Sous le bandage, je sens une bosse de la taille d’un œuf.

_ La bordure. 

_ Je suis désolé.

_ Ne le sois pas. Et oublie ton vélo, il est foutu.

_ Merde, soufflé-je. C’était celui d’Yvonne, ma logeuse.

 Les doubles portes vitrées du hall d’entrée coulissent sur Jan qui se précipite vers moi.

_ Ca va ?  

_ Un peu sonnée mais ça va. Marie-Claire, annoncé-je en désignant mon amie. 

 

Cette dernière le salue avec froideur. Dans la camionnette de Jan qui nous ramène au centre ville, elle reste silencieuse, tout comme lui. La foudre s’est-elle abattue sur ce couple, grillant tout système de communication ?  Leurs regards qui, sans faillir, fixent la route dément toutes éventualité de ce genre. Pour ma part, je suis encore sous le choc de notre chute et je ne fais rien pour enrayer l’aphasie qui s’étend jusqu’à notre arrivée, face au Hilton Tree. 
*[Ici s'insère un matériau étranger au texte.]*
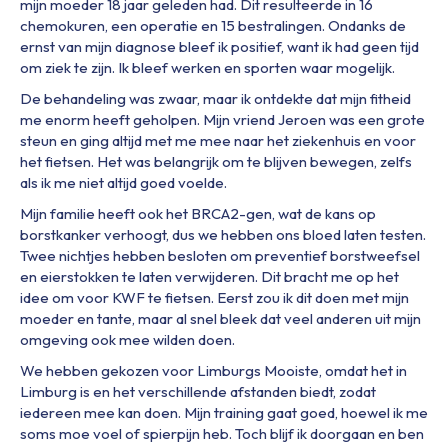
mijn moeder 18 jaar geleden had. Dit resulteerde in 16
chemokuren, een operatie en 15 bestralingen. Ondanks de
ernst van mijn diagnose bleef ik positief, want ik had geen tijd
om ziek te zijn. Ik bleef werken en sporten waar mogelijk.
De behandeling was zwaar, maar ik ontdekte dat mijn fitheid
me enorm heeft geholpen. Mijn vriend Jeroen was een grote
steun en ging altijd met me mee naar het ziekenhuis en voor
het fietsen. Het was belangrijk om te blijven bewegen, zelfs
als ik me niet altijd goed voelde.
Mijn familie heeft ook het BRCA2-gen, wat de kans op
borstkanker verhoogt, dus we hebben ons bloed laten testen.
Twee nichtjes hebben besloten om preventief borstweefsel
en eierstokken te laten verwijderen. Dit bracht me op het
idee om voor KWF te fietsen. Eerst zou ik dit doen met mijn
moeder en tante, maar al snel bleek dat veel anderen uit mijn
omgeving ook mee wilden doen.
We hebben gekozen voor Limburgs Mooiste, omdat het in
Limburg is en het verschillende afstanden biedt, zodat
iedereen mee kan doen. Mijn training gaat goed, hoewel ik me
soms moe voel of spierpijn heb. Toch blijf ik doorgaan en ben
Marie-Claire remercie furtivement notre chauffeur, nous glissons sur la banquette pour sortir du véhicule et nous nous enlaçons sur le trottoir. 

_ Je suis sincèrement désolée, fis-je encore.  

_  Ne t’en fais pas pour ça. Ces retrouvailles sont dignes de notre amitié. Elles me font beaucoup de bien.

_ Tu repars quand ?

_ Demain matin, très tôt.

_ On essaie de rester en contact ?

Jan lâche un coup d’avertisseur sonore. Un engin de nettoyage est en approche et son véhicule est mal stationné. 

_ Méfie-toi de lui, assène mon amie.

_ Pourquoi dis-tu cela ? 

_ Le type au scooter a rabattu la visière de son casque avant de filer mais j’ai eu le temps de voir son regard étrangement bleu. C’était le sien.

La porte de la camionnette s’est ouverte de l’intérieur.

_ Camille, s’il te plait, insiste Jan. Je gêne la circulation.

_ Tu te trompes, forcément, Marie-Claire.